FAO: Nigeria, Others to Experience Acute Food Insecurity


Gilbert Ekugbe


The Food and Agriculture Organisation (FAO) has stated that the benchmark index of international food commodity prices declined in February for the eleventh consecutive month.


According to a report obtained from FAO’s website, showed that Food Price Index (FPI) averaged 129.8 points in February, a marginal 0.6 per cent decrease from January, but 18.7 per cent down from its peak in March 2022.


It said that the decline in the index, which tracks monthly changes in the international prices of commonly-traded food commodities, reflected drops in quotations for vegetable oils and dairy products that more than offset a steep rise in sugar prices.
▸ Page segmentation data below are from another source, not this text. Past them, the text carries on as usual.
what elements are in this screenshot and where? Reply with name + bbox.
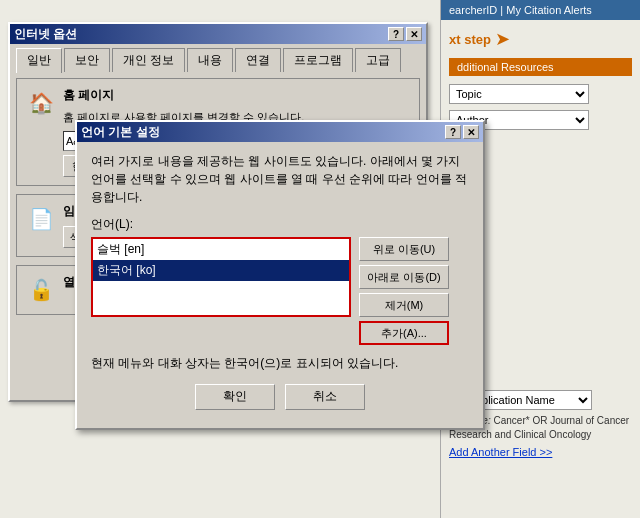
language-dialog: 언어 기본 설정 ? ✕ 여러 가지로 내용을 제공하는 웹 사이트도 있습니다… bbox=[75, 120, 485, 430]
researcher-bar: earcherID | My Citation Alerts bbox=[449, 4, 592, 16]
home-section-title: 홈 페이지 bbox=[63, 87, 411, 104]
lang-label: 언어(L): bbox=[91, 216, 469, 233]
help-button-lang[interactable]: ? bbox=[445, 125, 461, 139]
lang-description: 여러 가지로 내용을 제공하는 웹 사이트도 있습니다. 아래에서 몇 가지 언… bbox=[91, 152, 469, 206]
lang-status: 현재 메뉴와 대화 상자는 한국어(으)로 표시되어 있습니다. bbox=[91, 355, 469, 372]
titlebar-buttons: ? ✕ bbox=[388, 27, 422, 41]
right-panel-header: earcherID | My Citation Alerts bbox=[441, 0, 640, 20]
tab-advanced[interactable]: 고급 bbox=[355, 48, 401, 72]
close-button-io[interactable]: ✕ bbox=[406, 27, 422, 41]
tab-content[interactable]: 내용 bbox=[187, 48, 233, 72]
remove-btn[interactable]: 제거(M) bbox=[359, 293, 449, 317]
tab-general[interactable]: 일반 bbox=[16, 48, 62, 73]
tabs-bar: 일반 보안 개인 정보 내용 연결 프로그램 고급 bbox=[10, 44, 426, 72]
tab-programs[interactable]: 프로그램 bbox=[283, 48, 353, 72]
lang-titlebar-buttons: ? ✕ bbox=[445, 125, 479, 139]
tab-connections[interactable]: 연결 bbox=[235, 48, 281, 72]
additional-resources-bar: dditional Resources bbox=[449, 58, 632, 76]
move-up-btn[interactable]: 위로 이동(U) bbox=[359, 237, 449, 261]
field-row-topic: Topic bbox=[449, 84, 632, 104]
language-dialog-title: 언어 기본 설정 bbox=[81, 124, 160, 141]
lang-action-buttons: 위로 이동(U) 아래로 이동(D) 제거(M) 추가(A)... bbox=[359, 237, 449, 345]
close-button-lang[interactable]: ✕ bbox=[463, 125, 479, 139]
topic-select[interactable]: Topic bbox=[449, 84, 589, 104]
language-dialog-titlebar: 언어 기본 설정 ? ✕ bbox=[77, 122, 483, 142]
language-listbox[interactable]: 슬벅 [en] 한국어 [ko] bbox=[91, 237, 351, 317]
lang-cancel-btn[interactable]: 취소 bbox=[285, 384, 365, 410]
add-another-field-link[interactable]: Add Another Field >> bbox=[449, 446, 636, 458]
additional-resources-label: dditional Resources bbox=[457, 61, 554, 73]
temp-icon: 📄 bbox=[25, 203, 57, 235]
home-icon: 🏠 bbox=[25, 87, 57, 119]
lang-item-en[interactable]: 슬벅 [en] bbox=[93, 239, 349, 260]
next-step-label: xt step bbox=[449, 32, 491, 47]
open-icon: 🔓 bbox=[25, 274, 57, 306]
lang-bottom-buttons: 확인 취소 bbox=[91, 384, 469, 410]
tab-privacy[interactable]: 개인 정보 bbox=[112, 48, 185, 72]
tab-security[interactable]: 보안 bbox=[64, 48, 110, 72]
help-button-io[interactable]: ? bbox=[388, 27, 404, 41]
lang-item-ko[interactable]: 한국어 [ko] bbox=[93, 260, 349, 281]
lang-main-area: 슬벅 [en] 한국어 [ko] 위로 이동(U) 아래로 이동(D) 제거(M… bbox=[91, 237, 469, 345]
add-btn[interactable]: 추가(A)... bbox=[359, 321, 449, 345]
language-dialog-body: 여러 가지로 내용을 제공하는 웹 사이트도 있습니다. 아래에서 몇 가지 언… bbox=[77, 142, 483, 420]
move-down-btn[interactable]: 아래로 이동(D) bbox=[359, 265, 449, 289]
next-step-arrow: ➤ bbox=[495, 28, 510, 50]
internet-options-title: 인터넷 옵션 bbox=[14, 26, 77, 43]
lang-ok-btn[interactable]: 확인 bbox=[195, 384, 275, 410]
internet-options-titlebar: 인터넷 옵션 ? ✕ bbox=[10, 24, 426, 44]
The report also added that FAO Cereal Price Index remained virtually unchanged from January. International wheat prices rose marginally during the month, as concerns over dry conditions in the United States of America and robust demand for supplies from Australia were largely countered by a strong competition among exporters while international rice prices eased by 1.0 per cent due to a slowdown in trading activities in most major Asian exporters, whose currencies also depreciated against the United States dollar.


Meanwhile, the FAO has warned that some people in six countries are experiencing, or expected to experience very soon, severe levels of acute food insecurity, defined as level 5 of the Integrated Food Security Phase Classification (IPC 5) or catastrophic hunger.


These countries include Burkina Faso, Haiti, Mali, Somalia and South Sudan as millions more face severe hunger.


The FAO Vegetable Oil Price Index declined 3.2 per cent from January, with the world prices of palm, soy, sun flower seed and rapeseed oils all lower.


The FAO Dairy Price Index declined 2.7 per cent during the month, with butter and skim milk powder international quotations registering the steepest decline.
The FAO Meat Price Index also remained almost unchanged from January. World poultry prices continued to decline amid abundant export supplies, notwithstanding the avian influence outbreaks in several leading producer countries, while international pig meat prices rose, mostly due to concerns over tighter export availabilities in Europe.


In contrast, the FAO Sugar Price Index rose 6.9 per cent from January to its highest level in six years, due largely to a downward revision to the 2022/23 production forecast in India, although favorable crop prospects in other suppliers, combined with lower international crude oil prices and ethanol prices in Brazil, limited upward pressure on sugar prices.


In its latest Cereal Supply and Demand Brief, the FAO released its preliminary forecast for world wheat production in 2023, predicting a global outturn of 784 million tonnes, which would be the second highest on record though down from the previous year. Strong outputs are expected in North America, as farmers increase acreage in response to high grain prices.